The whole document has the scent of an honorable and courageous conviction to principle that seems pretty rare these days. It's such a stand-up statement: We refuse to be your subjects for the following logical and compelling reasons.... and we will expend our lives to back up our refusal. There's no escape clause, either.

lefty
7/4/2006, 06:18 PM
A couple of thoughts from our founding fathers that seem somewhat appropriate given recent events.

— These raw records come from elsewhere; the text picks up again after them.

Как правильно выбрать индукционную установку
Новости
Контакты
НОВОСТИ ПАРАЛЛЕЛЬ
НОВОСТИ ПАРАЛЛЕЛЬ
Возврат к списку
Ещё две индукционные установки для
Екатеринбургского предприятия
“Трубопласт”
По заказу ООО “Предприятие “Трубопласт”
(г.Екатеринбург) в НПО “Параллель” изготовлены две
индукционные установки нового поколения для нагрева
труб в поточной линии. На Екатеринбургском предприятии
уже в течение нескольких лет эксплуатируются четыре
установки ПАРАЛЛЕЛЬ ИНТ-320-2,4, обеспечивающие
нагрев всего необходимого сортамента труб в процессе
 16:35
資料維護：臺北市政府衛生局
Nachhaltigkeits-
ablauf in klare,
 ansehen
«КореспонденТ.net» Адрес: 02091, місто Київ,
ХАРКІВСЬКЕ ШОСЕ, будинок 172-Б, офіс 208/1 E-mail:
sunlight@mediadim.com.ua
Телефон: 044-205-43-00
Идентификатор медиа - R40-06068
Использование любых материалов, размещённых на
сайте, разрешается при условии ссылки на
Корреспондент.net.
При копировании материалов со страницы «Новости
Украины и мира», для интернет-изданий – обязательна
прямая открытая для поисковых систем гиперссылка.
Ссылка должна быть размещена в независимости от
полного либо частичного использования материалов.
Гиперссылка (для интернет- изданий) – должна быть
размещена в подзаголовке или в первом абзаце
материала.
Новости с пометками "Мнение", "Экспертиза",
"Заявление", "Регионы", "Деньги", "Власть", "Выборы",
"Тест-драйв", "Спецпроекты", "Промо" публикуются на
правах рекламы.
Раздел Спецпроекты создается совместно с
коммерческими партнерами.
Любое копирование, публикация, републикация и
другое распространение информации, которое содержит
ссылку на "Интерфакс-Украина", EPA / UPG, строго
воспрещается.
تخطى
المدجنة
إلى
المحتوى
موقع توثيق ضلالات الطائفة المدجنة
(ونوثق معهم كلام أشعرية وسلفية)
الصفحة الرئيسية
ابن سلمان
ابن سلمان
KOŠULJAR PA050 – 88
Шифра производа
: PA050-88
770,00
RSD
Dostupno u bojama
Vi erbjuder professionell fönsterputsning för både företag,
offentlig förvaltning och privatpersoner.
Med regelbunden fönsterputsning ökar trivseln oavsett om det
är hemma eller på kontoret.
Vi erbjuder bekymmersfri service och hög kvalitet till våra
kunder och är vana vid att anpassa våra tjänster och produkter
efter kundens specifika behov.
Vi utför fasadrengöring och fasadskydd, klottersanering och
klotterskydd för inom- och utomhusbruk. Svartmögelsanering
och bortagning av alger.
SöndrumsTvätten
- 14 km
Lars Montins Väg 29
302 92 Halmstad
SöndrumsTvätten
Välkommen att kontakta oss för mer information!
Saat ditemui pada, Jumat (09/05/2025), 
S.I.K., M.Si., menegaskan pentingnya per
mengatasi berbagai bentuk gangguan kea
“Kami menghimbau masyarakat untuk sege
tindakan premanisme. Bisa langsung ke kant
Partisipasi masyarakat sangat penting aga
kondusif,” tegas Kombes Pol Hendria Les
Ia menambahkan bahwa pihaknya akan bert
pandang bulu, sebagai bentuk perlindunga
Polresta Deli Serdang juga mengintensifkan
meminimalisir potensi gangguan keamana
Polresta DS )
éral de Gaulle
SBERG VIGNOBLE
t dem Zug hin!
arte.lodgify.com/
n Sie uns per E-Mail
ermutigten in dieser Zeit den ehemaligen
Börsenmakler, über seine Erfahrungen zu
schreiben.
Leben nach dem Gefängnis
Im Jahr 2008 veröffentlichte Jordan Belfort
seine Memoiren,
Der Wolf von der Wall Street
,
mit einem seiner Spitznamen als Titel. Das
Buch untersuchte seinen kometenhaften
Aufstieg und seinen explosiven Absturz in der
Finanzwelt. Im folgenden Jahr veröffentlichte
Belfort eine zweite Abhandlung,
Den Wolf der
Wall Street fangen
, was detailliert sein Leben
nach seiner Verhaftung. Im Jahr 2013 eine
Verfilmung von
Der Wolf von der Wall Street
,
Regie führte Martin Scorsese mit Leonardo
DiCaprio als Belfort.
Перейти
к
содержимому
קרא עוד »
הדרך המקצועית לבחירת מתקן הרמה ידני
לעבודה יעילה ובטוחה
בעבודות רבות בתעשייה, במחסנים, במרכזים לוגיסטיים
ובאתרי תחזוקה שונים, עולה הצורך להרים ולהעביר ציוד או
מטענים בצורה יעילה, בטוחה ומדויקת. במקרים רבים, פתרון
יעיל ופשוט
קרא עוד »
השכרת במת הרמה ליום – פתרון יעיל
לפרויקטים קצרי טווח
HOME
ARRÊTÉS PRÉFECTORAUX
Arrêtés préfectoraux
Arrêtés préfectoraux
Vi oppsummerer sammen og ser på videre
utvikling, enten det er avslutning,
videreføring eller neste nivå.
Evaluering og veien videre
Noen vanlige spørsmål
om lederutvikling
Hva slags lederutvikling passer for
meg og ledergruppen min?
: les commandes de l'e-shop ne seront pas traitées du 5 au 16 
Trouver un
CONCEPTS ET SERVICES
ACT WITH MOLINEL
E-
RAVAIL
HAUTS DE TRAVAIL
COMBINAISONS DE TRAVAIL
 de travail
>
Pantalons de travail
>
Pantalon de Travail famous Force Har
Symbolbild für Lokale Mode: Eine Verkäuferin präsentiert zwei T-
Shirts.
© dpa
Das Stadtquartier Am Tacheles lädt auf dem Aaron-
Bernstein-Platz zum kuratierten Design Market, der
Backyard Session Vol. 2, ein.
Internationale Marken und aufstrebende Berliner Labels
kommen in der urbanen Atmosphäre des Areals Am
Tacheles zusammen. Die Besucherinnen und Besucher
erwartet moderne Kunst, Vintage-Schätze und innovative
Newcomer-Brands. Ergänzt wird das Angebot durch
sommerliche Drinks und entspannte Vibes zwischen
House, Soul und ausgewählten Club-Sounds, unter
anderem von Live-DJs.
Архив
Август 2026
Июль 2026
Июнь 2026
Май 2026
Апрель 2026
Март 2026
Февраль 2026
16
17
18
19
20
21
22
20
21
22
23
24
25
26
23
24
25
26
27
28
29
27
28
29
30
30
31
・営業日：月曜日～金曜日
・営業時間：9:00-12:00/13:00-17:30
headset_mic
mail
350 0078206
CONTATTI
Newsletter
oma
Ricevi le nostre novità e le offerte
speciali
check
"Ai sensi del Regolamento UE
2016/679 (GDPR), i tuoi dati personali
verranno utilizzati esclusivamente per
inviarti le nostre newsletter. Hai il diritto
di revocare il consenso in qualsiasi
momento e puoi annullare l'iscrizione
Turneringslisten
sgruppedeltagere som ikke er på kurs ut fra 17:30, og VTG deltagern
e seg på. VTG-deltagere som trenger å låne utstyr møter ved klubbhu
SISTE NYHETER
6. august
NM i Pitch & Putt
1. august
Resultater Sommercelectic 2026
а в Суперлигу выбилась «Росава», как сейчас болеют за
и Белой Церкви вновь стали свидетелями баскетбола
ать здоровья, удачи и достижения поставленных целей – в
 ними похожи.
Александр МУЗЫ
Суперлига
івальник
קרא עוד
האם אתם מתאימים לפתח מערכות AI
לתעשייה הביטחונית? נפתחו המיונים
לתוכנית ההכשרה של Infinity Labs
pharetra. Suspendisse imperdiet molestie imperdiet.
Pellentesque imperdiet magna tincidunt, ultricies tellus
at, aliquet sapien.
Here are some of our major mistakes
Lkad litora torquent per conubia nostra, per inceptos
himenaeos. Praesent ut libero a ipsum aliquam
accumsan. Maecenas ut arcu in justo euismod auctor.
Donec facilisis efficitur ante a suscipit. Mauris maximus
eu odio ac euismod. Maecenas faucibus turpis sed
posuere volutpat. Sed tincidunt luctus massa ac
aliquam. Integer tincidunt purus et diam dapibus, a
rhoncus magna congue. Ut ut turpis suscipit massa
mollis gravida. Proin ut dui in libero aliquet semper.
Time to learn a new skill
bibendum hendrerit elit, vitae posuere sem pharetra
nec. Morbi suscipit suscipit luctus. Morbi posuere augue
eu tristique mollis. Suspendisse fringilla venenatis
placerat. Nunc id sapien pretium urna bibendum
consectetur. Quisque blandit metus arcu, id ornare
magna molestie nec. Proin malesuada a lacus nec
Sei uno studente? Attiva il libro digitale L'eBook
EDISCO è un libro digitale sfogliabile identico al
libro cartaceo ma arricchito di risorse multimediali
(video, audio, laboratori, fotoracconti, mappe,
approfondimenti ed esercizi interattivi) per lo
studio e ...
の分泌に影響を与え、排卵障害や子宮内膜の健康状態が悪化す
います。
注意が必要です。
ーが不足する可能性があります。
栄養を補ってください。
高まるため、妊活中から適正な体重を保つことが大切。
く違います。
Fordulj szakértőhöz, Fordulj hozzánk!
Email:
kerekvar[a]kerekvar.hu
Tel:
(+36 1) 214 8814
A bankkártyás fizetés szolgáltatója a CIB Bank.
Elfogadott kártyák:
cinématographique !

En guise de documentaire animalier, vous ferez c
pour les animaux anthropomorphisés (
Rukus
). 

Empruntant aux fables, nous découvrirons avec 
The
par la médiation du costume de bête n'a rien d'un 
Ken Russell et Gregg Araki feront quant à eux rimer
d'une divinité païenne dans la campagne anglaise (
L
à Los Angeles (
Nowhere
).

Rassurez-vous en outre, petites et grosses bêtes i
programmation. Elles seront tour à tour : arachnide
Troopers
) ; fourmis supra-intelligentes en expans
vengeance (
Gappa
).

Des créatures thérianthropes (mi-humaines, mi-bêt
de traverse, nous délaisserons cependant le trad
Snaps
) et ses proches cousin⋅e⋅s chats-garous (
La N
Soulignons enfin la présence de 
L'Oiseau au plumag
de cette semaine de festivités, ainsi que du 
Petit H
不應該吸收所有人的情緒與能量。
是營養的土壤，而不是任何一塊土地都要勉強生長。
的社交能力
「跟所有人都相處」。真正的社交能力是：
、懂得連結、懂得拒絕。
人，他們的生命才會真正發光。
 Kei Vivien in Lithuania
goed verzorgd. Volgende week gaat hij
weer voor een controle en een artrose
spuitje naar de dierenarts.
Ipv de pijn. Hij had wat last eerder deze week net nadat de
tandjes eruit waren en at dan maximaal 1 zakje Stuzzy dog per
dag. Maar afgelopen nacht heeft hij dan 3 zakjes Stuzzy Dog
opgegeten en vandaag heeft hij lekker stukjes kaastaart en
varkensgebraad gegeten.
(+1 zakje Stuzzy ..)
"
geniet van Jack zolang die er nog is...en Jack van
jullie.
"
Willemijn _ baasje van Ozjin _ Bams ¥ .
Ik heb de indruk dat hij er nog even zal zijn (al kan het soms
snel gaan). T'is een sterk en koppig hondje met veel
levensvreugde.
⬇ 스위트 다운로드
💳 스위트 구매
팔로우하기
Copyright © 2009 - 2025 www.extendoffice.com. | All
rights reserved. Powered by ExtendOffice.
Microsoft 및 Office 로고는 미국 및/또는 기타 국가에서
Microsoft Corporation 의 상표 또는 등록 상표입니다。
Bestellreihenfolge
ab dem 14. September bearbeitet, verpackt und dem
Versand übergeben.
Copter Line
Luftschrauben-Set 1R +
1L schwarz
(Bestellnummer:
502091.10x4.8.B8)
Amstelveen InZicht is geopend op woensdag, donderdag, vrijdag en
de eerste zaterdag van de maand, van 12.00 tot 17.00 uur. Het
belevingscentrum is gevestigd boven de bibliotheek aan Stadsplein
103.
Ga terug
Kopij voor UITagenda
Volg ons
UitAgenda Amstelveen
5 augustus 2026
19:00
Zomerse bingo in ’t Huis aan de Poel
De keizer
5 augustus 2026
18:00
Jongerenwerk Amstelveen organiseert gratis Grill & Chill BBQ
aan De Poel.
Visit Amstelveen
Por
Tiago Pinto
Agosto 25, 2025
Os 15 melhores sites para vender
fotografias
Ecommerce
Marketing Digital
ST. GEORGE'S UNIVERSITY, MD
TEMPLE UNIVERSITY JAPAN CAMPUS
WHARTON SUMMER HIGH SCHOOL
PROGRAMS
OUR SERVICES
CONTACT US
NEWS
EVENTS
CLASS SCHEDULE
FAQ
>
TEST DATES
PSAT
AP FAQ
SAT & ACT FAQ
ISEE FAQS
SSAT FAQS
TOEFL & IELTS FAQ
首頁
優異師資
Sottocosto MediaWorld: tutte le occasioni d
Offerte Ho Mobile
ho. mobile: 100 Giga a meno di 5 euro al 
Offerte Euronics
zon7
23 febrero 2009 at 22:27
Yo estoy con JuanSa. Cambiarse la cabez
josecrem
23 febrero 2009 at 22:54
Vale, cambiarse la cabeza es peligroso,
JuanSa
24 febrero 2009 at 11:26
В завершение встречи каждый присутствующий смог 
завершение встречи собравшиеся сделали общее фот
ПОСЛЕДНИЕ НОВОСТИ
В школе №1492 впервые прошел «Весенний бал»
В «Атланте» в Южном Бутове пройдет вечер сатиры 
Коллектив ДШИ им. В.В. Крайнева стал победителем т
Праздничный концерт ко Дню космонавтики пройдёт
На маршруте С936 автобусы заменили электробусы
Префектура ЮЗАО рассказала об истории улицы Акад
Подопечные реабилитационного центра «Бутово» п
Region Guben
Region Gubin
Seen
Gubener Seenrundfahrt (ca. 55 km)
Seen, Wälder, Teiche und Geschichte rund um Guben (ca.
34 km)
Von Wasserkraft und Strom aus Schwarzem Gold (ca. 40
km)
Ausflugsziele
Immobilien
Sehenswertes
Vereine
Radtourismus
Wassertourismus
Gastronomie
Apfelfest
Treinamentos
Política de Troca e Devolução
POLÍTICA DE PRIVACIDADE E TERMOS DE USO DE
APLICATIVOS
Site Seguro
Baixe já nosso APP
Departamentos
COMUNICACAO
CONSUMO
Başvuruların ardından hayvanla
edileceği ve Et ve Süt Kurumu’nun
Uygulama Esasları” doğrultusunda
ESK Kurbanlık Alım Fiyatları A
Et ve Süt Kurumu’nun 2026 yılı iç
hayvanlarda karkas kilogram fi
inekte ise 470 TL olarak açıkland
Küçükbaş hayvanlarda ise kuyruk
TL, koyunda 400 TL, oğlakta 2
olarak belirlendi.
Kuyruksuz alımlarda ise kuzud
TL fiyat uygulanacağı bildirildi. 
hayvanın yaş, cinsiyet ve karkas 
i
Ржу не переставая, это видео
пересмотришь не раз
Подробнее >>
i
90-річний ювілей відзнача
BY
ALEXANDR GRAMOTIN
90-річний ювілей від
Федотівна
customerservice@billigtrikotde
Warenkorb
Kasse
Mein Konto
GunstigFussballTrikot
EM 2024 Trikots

He that would make his own liberty secure, must guard even his enemy from oppression; for if he violates this duty, he establishes a precedent that will reach to himself.
Thomas Paine, Dissertation on First Principles of Government, December 23, 1791


Guard against the impostures of pretended patriotism.
George Washington, Farewell Address, September 19, 1796

OUHOMER
7/4/2006, 06:21 PM
It’s a shame our politicians today don’t have the back bone these guys had. They worry about their own agenda instead of what’s best for this country

StoopTroup
7/4/2006, 06:24 PM
Standing in line to see it must have sucked.

When I saw it there weren't any huge crowds that day.

I got to look it over quite a while.

There is just something about DC that just changes the way you feel about this Country.

People should plan to take their kids there when their kids are in their teen IMO. Little Kids wouldn't get it, I don't think.

Great Thread.

Happy Fourth of July everyone!

yermom
7/4/2006, 07:15 PM
Standing in line to see it must have sucked.

When I saw it there weren't any huge crowds that day.

I got to look it over quite a while.

There is just something about DC that just changes the way you feel about this Country.

People should plan to take their kids there when their kids are in their teen IMO. Little Kids wouldn't get it, I don't think.

Great Thread.

Happy Fourth of July everyone!


i would agree, there is just something about seeing all those huge buildings and all the history

Octavian
7/4/2006, 07:32 PM
...whenever any Form of Government becomes destructive of these ends, it is the Right of the People to alter or to abolish it, and to institute new Government...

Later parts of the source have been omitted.